What is being asked — Copy every line of the records that includes the word "from".
━━━━━━━━━━━━━━━━━━━━━━━━━━━━━━
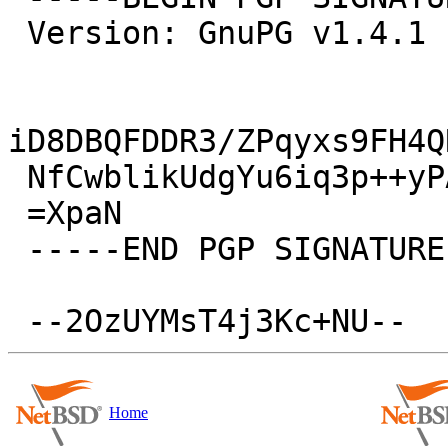
 Version: GnuPG v1.4.1 (NetBSD)

iD8DBQFDDR3/ZPqyxs9FH4Q
 NfCwblikUdgYu6iq3p++yPA=

 =XpaN

 -----END PGP SIGNATURE-----

Home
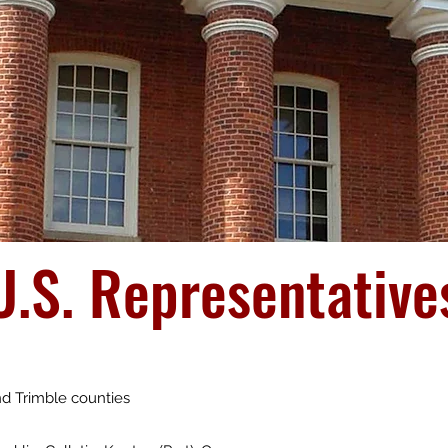
U.S. Representative
and Trimble counties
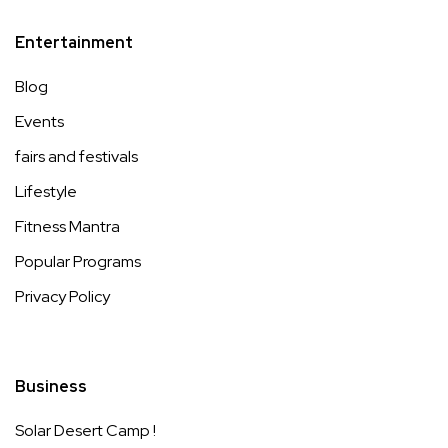
Entertainment
Blog
Events
fairs and festivals
Lifestyle
Fitness Mantra
Popular Programs
Privacy Policy
Business
Solar Desert Camp !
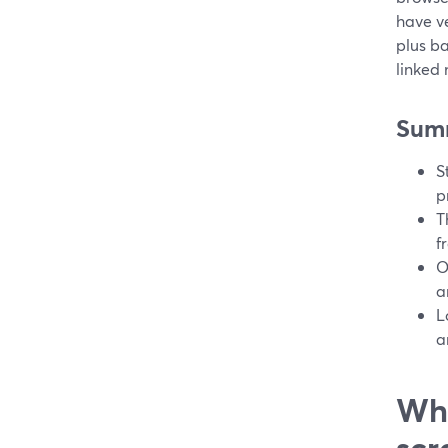
have ve
plus ba
linked
Sum
S
p
T
f
O
a
L
a
Wha
scr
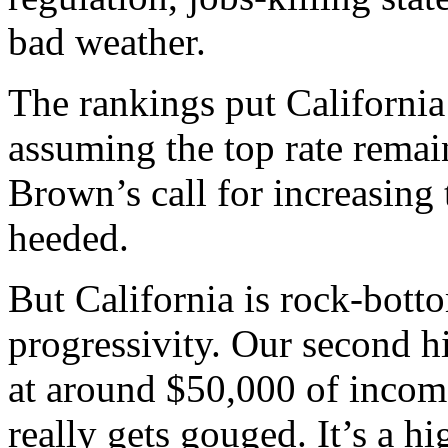
bad weather.
The rankings put California
assuming the top rate remai
Brown’s call for increasing 
heeded.
But California is rock-bott
progressivity. Our second hi
at around $50,000 of incom
really gets gouged. It’s a hi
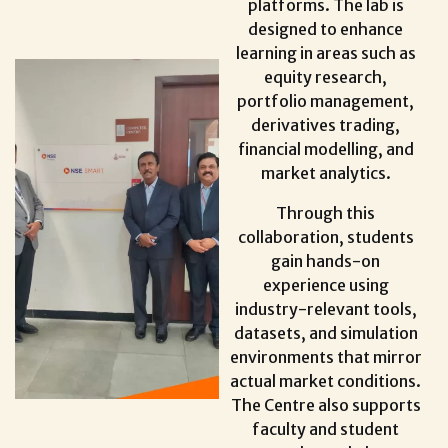
platforms. The lab is
designed to enhance
learning in areas such as
equity research,
portfolio management,
derivatives trading,
financial modelling, and
market analytics.
Through this
collaboration, students
gain hands-on
experience using
industry-relevant tools,
datasets, and simulation
environments that mirror
actual market conditions.
The Centre also supports
faculty and student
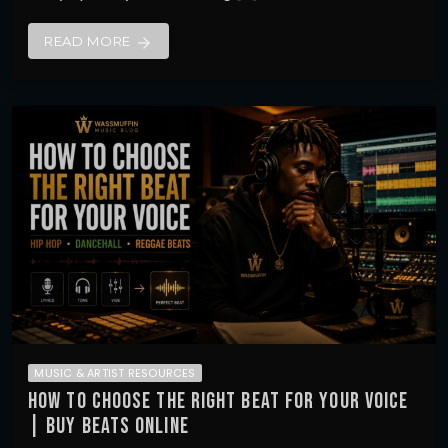
READ MORE
arrow_forward
MUSIC & ARTIST RESOURCES
HOW TO CHOOSE THE RIGHT BEAT FOR YOUR VOICE
| BUY BEATS ONLINE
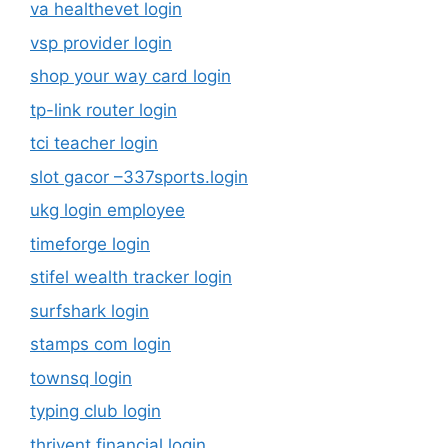
va healthevet login
vsp provider login
shop your way card login
tp-link router login
tci teacher login
slot gacor –337sports.login
ukg login employee
timeforge login
stifel wealth tracker login
surfshark login
stamps com login
townsq login
typing club login
thrivent financial login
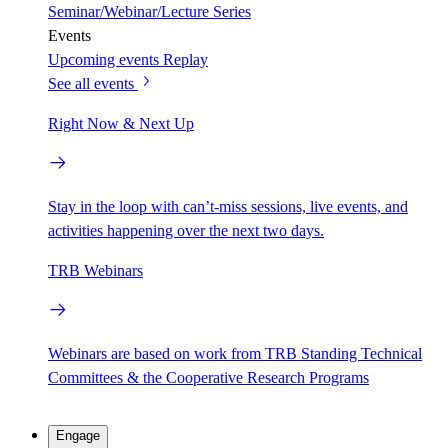
Seminar/Webinar/Lecture Series
Events
Upcoming events
Replay
See all events
Right Now & Next Up
Stay in the loop with can’t-miss sessions, live events, and
activities happening over the next two days.
TRB Webinars
Webinars are based on work from TRB Standing Technical
Committees & the Cooperative Research Programs
Engage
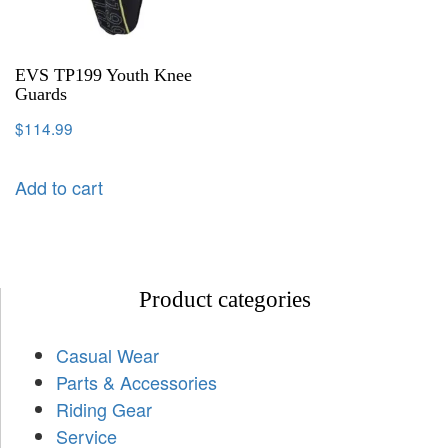
EVS TP199 Youth Knee
Guards
$
114.99
Add to cart
Product categories
Casual Wear
Parts & Accessories
Riding Gear
Service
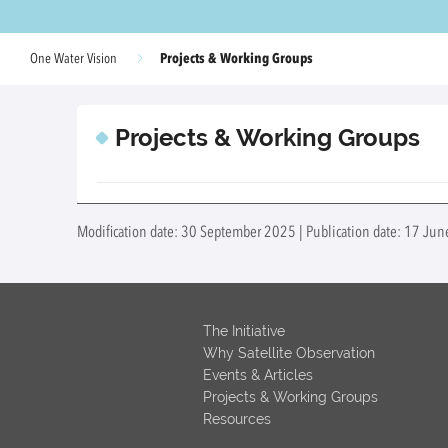
Projects & Working Groups
One Water Vision
Projects & Working Groups
Modification date: 30 September 2025 | Publication date: 17 Ju
The Initiative
Why Satellite Observation
Events & Articles
Projects & Working Groups
Resources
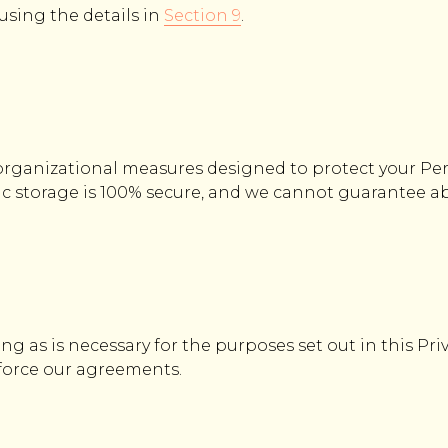
 using the details in
Section 9
.
rganizational measures designed to protect your Pe
ic storage is 100% secure, and we cannot guarantee ab
ng as is necessary for the purposes set out in this Pri
nforce our agreements.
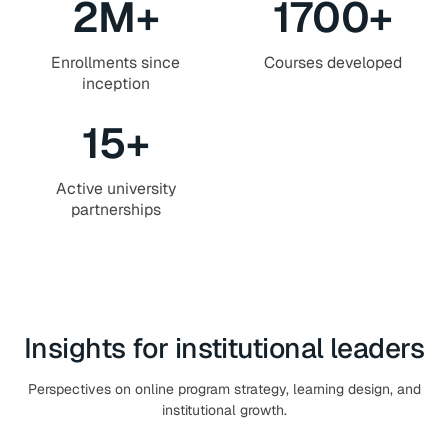
2
M+
1700
+
Enrollments since
Courses developed
inception
15
+
Active university
partnerships
Insights for institutional leaders
Perspectives on online program strategy, learning design, and
institutional growth.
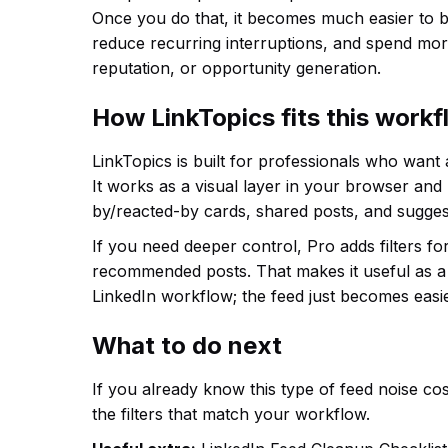
Once you do that, it becomes much easier to b
reduce recurring interruptions, and spend more
reputation, or opportunity generation.
How LinkTopics fits this work
LinkTopics is built for professionals who want
It works as a visual layer in your browser and
by/reacted-by cards, shared posts, and sugges
If you need deeper control, Pro adds filters f
recommended posts. That makes it useful as a 
LinkedIn workflow; the feed just becomes easie
What to do next
If you already know this type of feed noise cost
the filters that match your workflow.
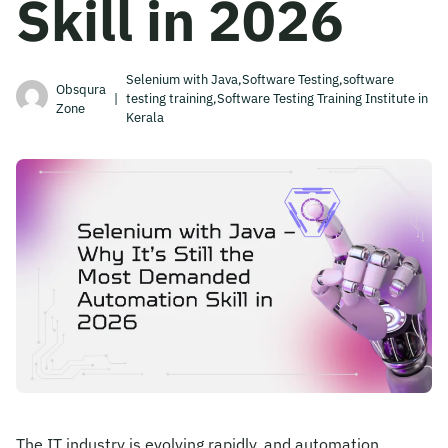
Skill in 2026
Become A Mentor
Selenium with Java,Software Testing,software
Obsqura
|
testing training,Software Testing Training Institute in
Zone
Contact Us
Kerala
Check Placement Eligibility
Test Application Login
Workshop Registration
Enquire Now
The IT industry is evolving rapidly, and automation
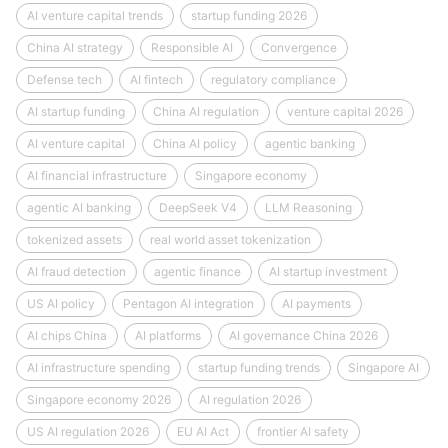
AI venture capital trends
startup funding 2026
China AI strategy
Responsible AI
Convergence
Defense tech
AI fintech
regulatory compliance
AI startup funding
China AI regulation
venture capital 2026
AI venture capital
China AI policy
agentic banking
AI financial infrastructure
Singapore economy
agentic AI banking
DeepSeek V4
LLM Reasoning
tokenized assets
real world asset tokenization
AI fraud detection
agentic finance
AI startup investment
US AI policy
Pentagon AI integration
AI payments
AI chips China
AI platforms
AI governance China 2026
AI infrastructure spending
startup funding trends
Singapore AI
Singapore economy 2026
AI regulation 2026
US AI regulation 2026
EU AI Act
frontier AI safety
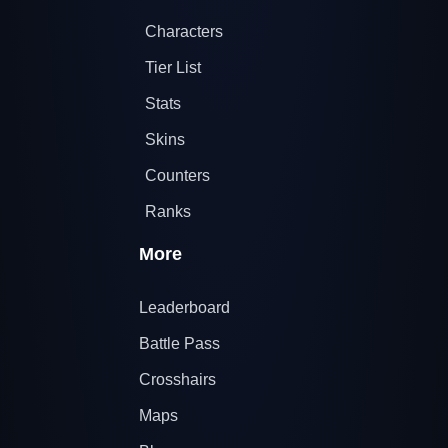
Characters
Tier List
Stats
Skins
Counters
Ranks
More
Leaderboard
Battle Pass
Crosshairs
Maps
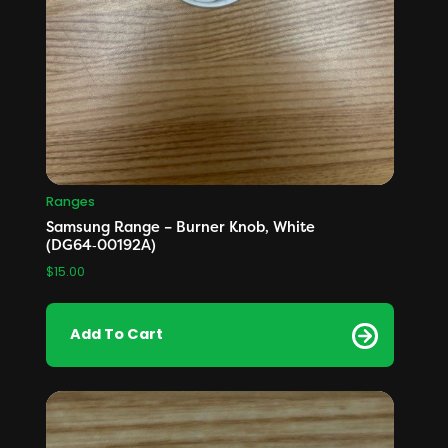
Ranges
Samsung Range – Burner Knob, White
(DG64‑00192A)
$
15.00
Add To Cart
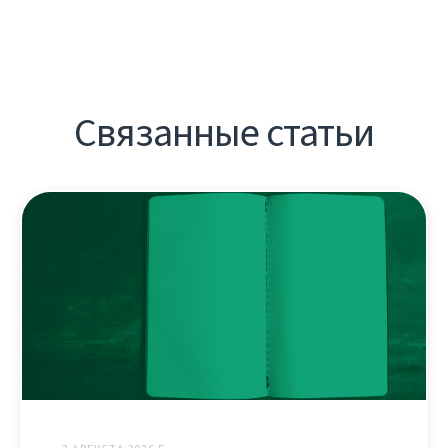
Связанные статьи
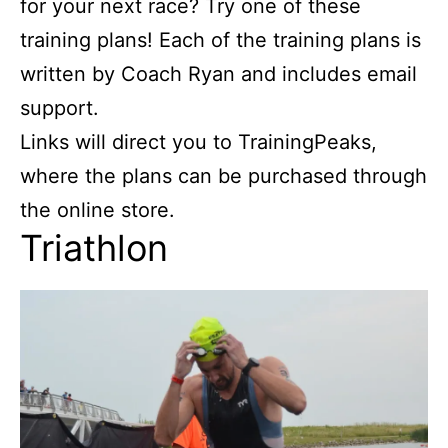
for your next race? Try one of these
training plans! Each of the training plans is
written by Coach Ryan and includes email
support.
Links will direct you to TrainingPeaks,
where the plans can be purchased through
the online store.
Triathlon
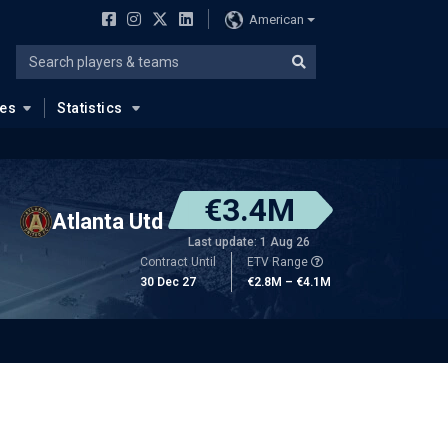
American
ues
Statistics
€3.4M
Atlanta Utd
Last update: 1 Aug 26
Contract Until
ETV Range
30 Dec 27
€2.8M – €4.1M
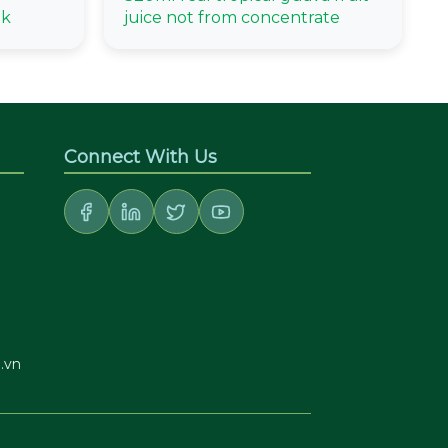
nk
juice not from concentrate
Connect With Us
.vn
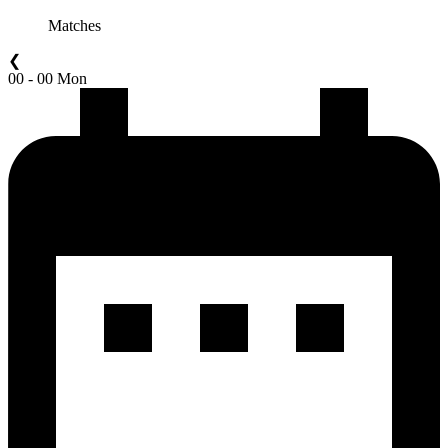
Matches
❮
00 - 00 Mon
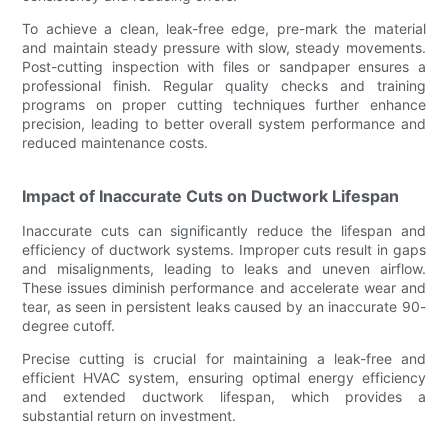
To achieve a clean, leak-free edge, pre-mark the material
and maintain steady pressure with slow, steady movements.
Post-cutting inspection with files or sandpaper ensures a
professional finish. Regular quality checks and training
programs on proper cutting techniques further enhance
precision, leading to better overall system performance and
reduced maintenance costs.
Impact of Inaccurate Cuts on Ductwork Lifespan
Inaccurate cuts can significantly reduce the lifespan and
efficiency of ductwork systems. Improper cuts result in gaps
and misalignments, leading to leaks and uneven airflow.
These issues diminish performance and accelerate wear and
tear, as seen in persistent leaks caused by an inaccurate 90-
degree cutoff.
Precise cutting is crucial for maintaining a leak-free and
efficient HVAC system, ensuring optimal energy efficiency
and extended ductwork lifespan, which provides a
substantial return on investment.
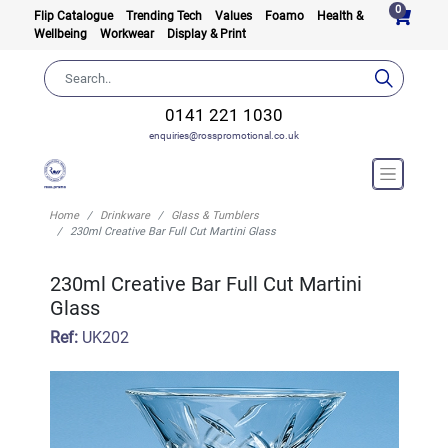
0
Flip Catalogue
Trending Tech
Values
Foamo
Health &
Wellbeing
Workwear
Display & Print
0141 221 1030
enquiries@rosspromotional.co.uk
Home
Drinkware
Glass & Tumblers
230ml Creative Bar Full Cut Martini Glass
230ml Creative Bar Full Cut Martini
Glass
Ref:
UK202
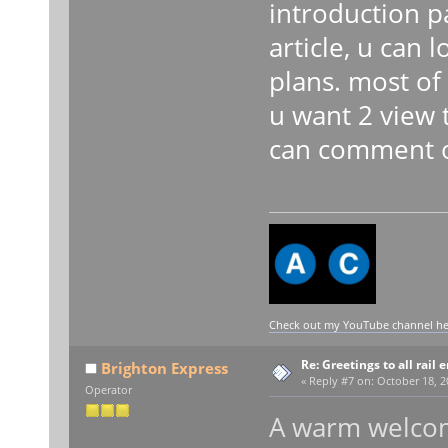
introduction p
article, u can
plans. most of 
u want 2 view 
can comment on
Check out my YouTube channel here
Re: Greetings to all rail 
Brighton Express
«
Reply #7 on:
October 18, 2
Operator
A warm welcom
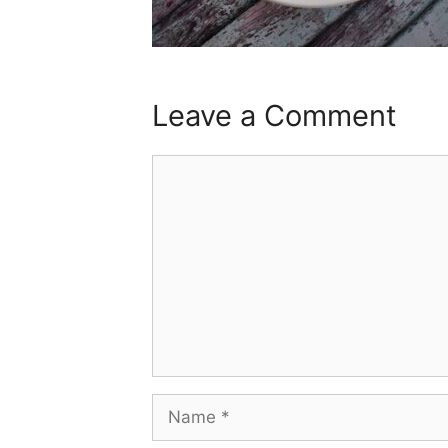
Leave a Comment
Comment
Name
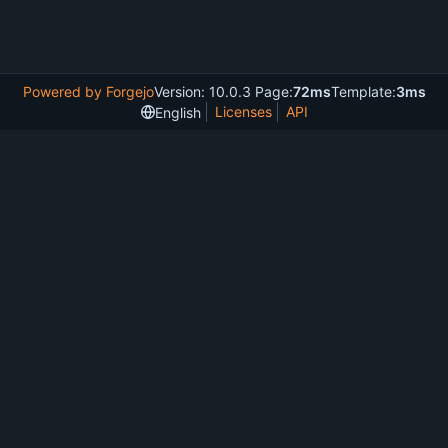
Powered by Forgejo
Version: 10.0.3 Page:
72ms
Template:
3ms
Licenses
API
English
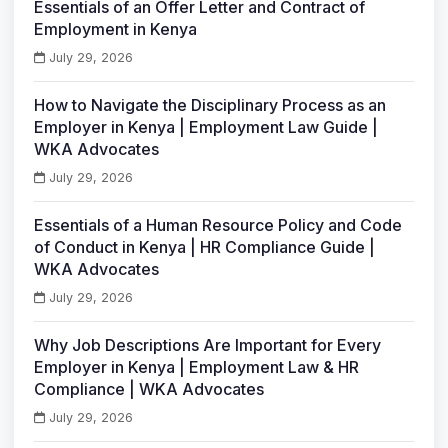
Essentials of an Offer Letter and Contract of
Employment in Kenya
July 29, 2026
How to Navigate the Disciplinary Process as an
Employer in Kenya | Employment Law Guide |
WKA Advocates
July 29, 2026
Essentials of a Human Resource Policy and Code
of Conduct in Kenya | HR Compliance Guide |
WKA Advocates
July 29, 2026
Why Job Descriptions Are Important for Every
Employer in Kenya | Employment Law & HR
Compliance | WKA Advocates
July 29, 2026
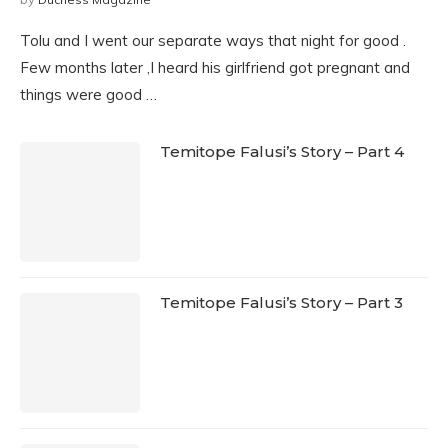
Tolu and I went our separate ways that night for good .
Few months later ,I heard his girlfriend got pregnant and
things were good …
Temitope Falusi’s Story – Part 4
Temitope Falusi’s Story – Part 3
━━━━━━━━━━━━━━━━━━━━━━━━━━━━━━
Task solution —
Webinars are based on work from TRB Standing Technical
juice not from concentrate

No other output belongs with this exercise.